European Central Bank (ECB) President Mario Draghi, followed by his Japanese counterpart Haruhiko Kuroda, has said there are no limits to his monetary interventions (“Within our mandate we have no limits on the choice of policy tools or the way to employ it (…)”).
Since financial deregulation in the 1980s, central banks have consistently claimed that their market interventions are neutral. Under this doctrine of neutrality, the task of selecting “sound” projects was initially delegated to commercial banks through the granting of loans.
Today the situation is completely different. Under the rather jargonish concept of “macroprudential” regulation, central bank interventions have implicitly, and sometimes even explicitly, targeted this or that sector of the economy. For 35 years this interventionist approach has helped to support property markets through orchestrated interest rate reductions, each one making the next generation of buyers creditworthy. Since the 2008 crisis, this interventionism has been obvious and targeted: at the property markets, through QE in the USA; at businesses, through the Funding for Lending Scheme in the United Kingdom; and at the “real economy”, through the ECB’s TLTRO. In mid-2015 the ECB even started purchasing European “public-sector agencies” securities.

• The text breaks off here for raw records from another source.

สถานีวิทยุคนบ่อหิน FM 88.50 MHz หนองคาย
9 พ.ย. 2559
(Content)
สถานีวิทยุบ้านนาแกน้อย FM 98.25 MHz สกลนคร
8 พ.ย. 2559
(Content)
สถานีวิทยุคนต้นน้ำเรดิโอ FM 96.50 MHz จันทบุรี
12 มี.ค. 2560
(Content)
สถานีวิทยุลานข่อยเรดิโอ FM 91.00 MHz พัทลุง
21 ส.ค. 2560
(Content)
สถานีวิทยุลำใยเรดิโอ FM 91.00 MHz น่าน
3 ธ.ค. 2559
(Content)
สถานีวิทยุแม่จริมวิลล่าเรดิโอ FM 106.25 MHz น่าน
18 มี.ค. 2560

But the ECB President’s recent decision to extend the organisation’s scope to the vast corporate bond market calls for the involvement of the EU’s legislator and citizens. We are talking about investment of EUR 5 billion per month, the conditions of which are shortly to be determined. Democratic control of this financial asset management could be even more critical if the ECB ends up following the Japanese example and buying shares on a large scale.
That the democratically elected European Parliament has not commented on the purchase of sovereign bonds for EUR 60 billion per month since March 2015 is understandable, although given the sums at stake it should probably gauge the sustainability and compatibility of this financial white elephant with the Maastricht commitments. But the ECB’s latest announcement changes the field of play, as it concerns the investment of public funds in private companies.

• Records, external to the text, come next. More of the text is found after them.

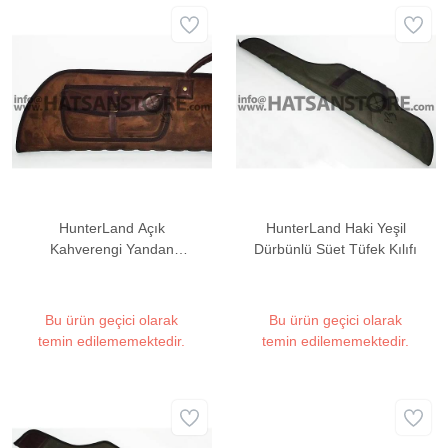
HunterLand Açık
HunterLand Haki Yeşil
Kahverengi Yandan
Dürbünlü Süet Tüfek Kılıfı
Çantalı Süet Tüfek Kılıfı
Bu ürün geçici olarak
Bu ürün geçici olarak
temin edilememektedir.
temin edilememektedir.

Even if European financial institutions are not democratically taken to task, they are facing an identity crisis. On the one hand, the ECB can claim that its mission is to stimulate all economic sectors of the eurozone by remaining “neutral”; on the other, this would be to ignore that the EU has adopted proactive and democratically approved energy and climate transition policies, which entail difficult but pivotal decisions for the shift towards a low-carbon economy. In France, since 2015, the financial sector has been bound under the Energy Transition Act to devise and implement a targeted low-carbon investment strategy. An international working group tasked by the Financial Stability Board (FSB, a federation for major central banks) is also due to produce a set of recommendations by the end of the year which will probably give rise to further regulations.

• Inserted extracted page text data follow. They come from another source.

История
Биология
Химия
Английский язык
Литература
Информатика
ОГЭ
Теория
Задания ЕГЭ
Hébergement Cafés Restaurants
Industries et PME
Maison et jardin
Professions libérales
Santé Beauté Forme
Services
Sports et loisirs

The sky (and its atmosphere) is the limit
The carbon epidemic is spreading, with the inexorable and apparently limitless rise of the much-cited atmospheric CO2 ratio. The planet was struck by a series of highest temperatures on records this winter. Just before COP21 and the Paris Agreement, this epidemic affected the financial sector and its regulators, a fact testified to by Bank of England Governor Mark Carney and his now infamous speech to Lloyds. FSB climate risk analyses and recommendations had an impact in 2015, perhaps not on quite the same scale asLaudato si’, but nonetheless big enough to echo through the financial sector.
A model regulation has been in force in France since 2015. And all signs are pointing towards the emergence of new financial regulations in the next few months, to orientate investment and credit to a low-carbon economy in Europe.
So do these targeted regulations not concern our central banks?
For the ECB, basing the “neutrality” of its future bond purchases on the selection of “sound” companies according to the only risk rating reference produced by the major ratings agencies would be stretching the concept of that neutrality. Europe has a specialised structure of independent expertise for selecting “sound” projects under the Juncker Plan, with the EIB and in accordance with a roadmap integrating key European decisions.
If taking into account energy and climate challenges is genuinely one of the EU’s major policies, it is time we recognised the duality of our central bankers and subjected their actions to long-term governance.
Your limit, Mr Draghi, is that most valuable common asset which we call the atmosphere.